→ **Instructions for the task**: In the listing below, locate the line that contains "Pregnancy after a cone biopsy" and the line that contains "called cervical stenosis.". Restate word for word those two lines and every line between them, and nothing else.

→ **Records for this exercise**:

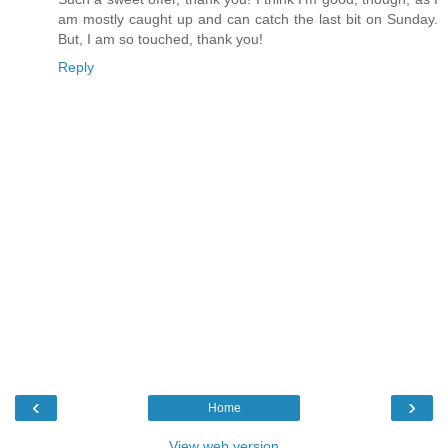
am mostly caught up and can catch the last bit on Sunday.
But, I am so touched, thank you!
Reply
‹
›
Home
View web version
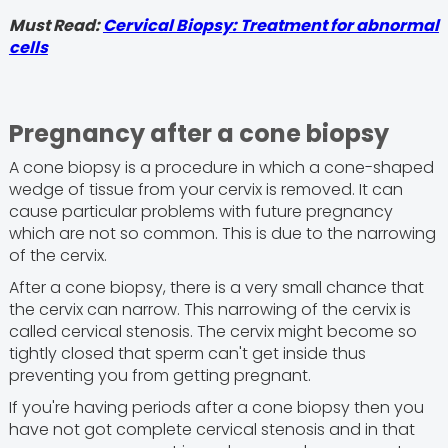
Must Read:
Cervical Biopsy: Treatment for abnormal
cells
Pregnancy after a cone biopsy
A cone biopsy is a procedure in which a cone-shaped
wedge of tissue from your cervix is removed. It can
cause particular problems with future pregnancy
which are not so common. This is due to the narrowing
of the cervix.
After a cone biopsy, there is a very small chance that
the cervix can narrow. This narrowing of the cervix is
called cervical stenosis. The cervix might become so
tightly closed that sperm can't get inside thus
preventing you from getting pregnant.
If you're having periods after a cone biopsy then you
have not got complete cervical stenosis and in that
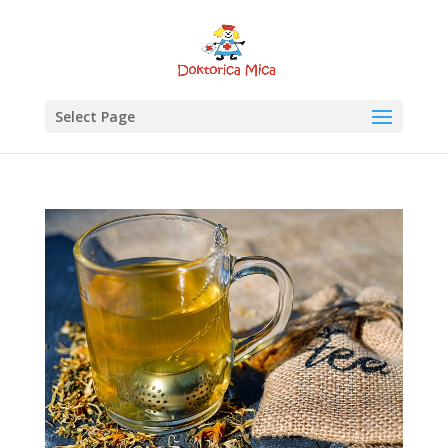
Select Page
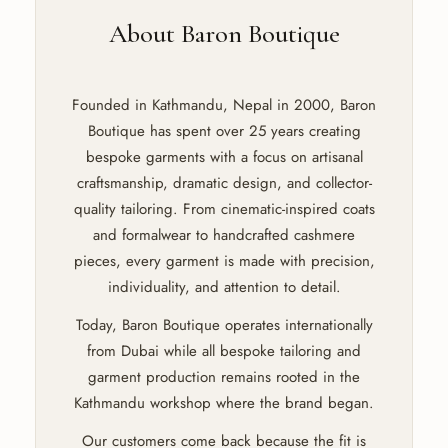
About Baron Boutique
Founded in Kathmandu, Nepal in 2000, Baron
Boutique has spent over 25 years creating
bespoke garments with a focus on artisanal
craftsmanship, dramatic design, and collector-
quality tailoring. From cinematic-inspired coats
and formalwear to handcrafted cashmere
pieces, every garment is made with precision,
individuality, and attention to detail.
Today, Baron Boutique operates internationally
from Dubai while all bespoke tailoring and
garment production remains rooted in the
Kathmandu workshop where the brand began.
Our customers come back because the fit is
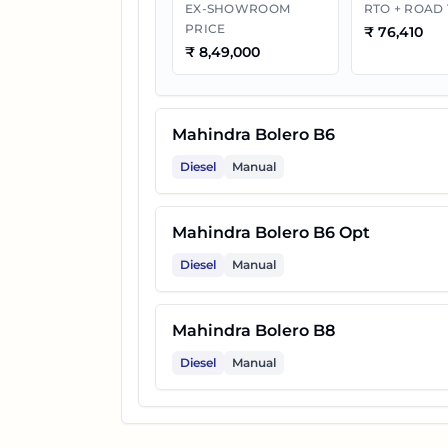
EX-SHOWROOM
RTO + ROAD
PRICE
₹
76,410
₹
8,49,000
Mahindra Bolero B6
Diesel
Manual
Mahindra Bolero B6 Opt
Diesel
Manual
Mahindra Bolero B8
Diesel
Manual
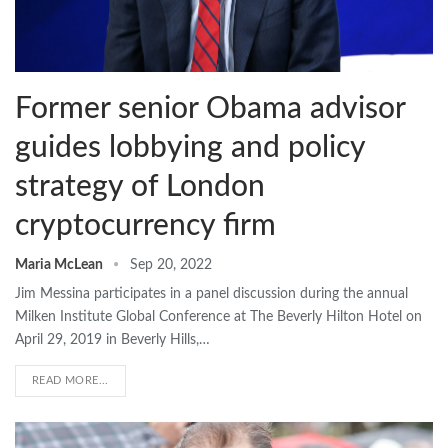
Former senior Obama advisor
guides lobbying and policy
strategy of London
cryptocurrency firm
Maria McLean
Sep 20, 2022
Jim Messina participates in a panel discussion during the annual
Milken Institute Global Conference at The Beverly Hilton Hotel on
April 29, 2019 in Beverly Hills,…
READ MORE...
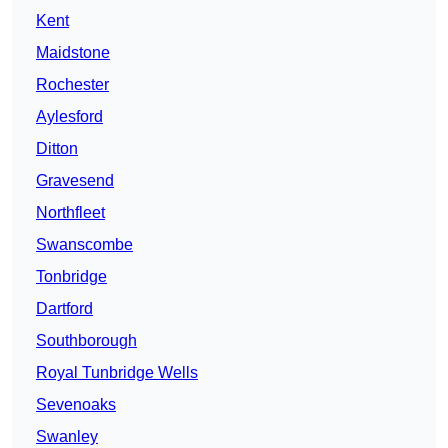
Kent
Maidstone
Rochester
Aylesford
Ditton
Gravesend
Northfleet
Swanscombe
Tonbridge
Dartford
Southborough
Royal Tunbridge Wells
Sevenoaks
Swanley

→ **Output of the task**:
Pregnancy after a cone biopsy
A cone biopsy is a procedure in which a cone-shaped
wedge of tissue from your cervix is removed. It can
cause particular problems with future pregnancy
which are not so common. This is due to the narrowing
of the cervix.
After a cone biopsy, there is a very small chance that
the cervix can narrow. This narrowing of the cervix is
called cervical stenosis. The cervix might become so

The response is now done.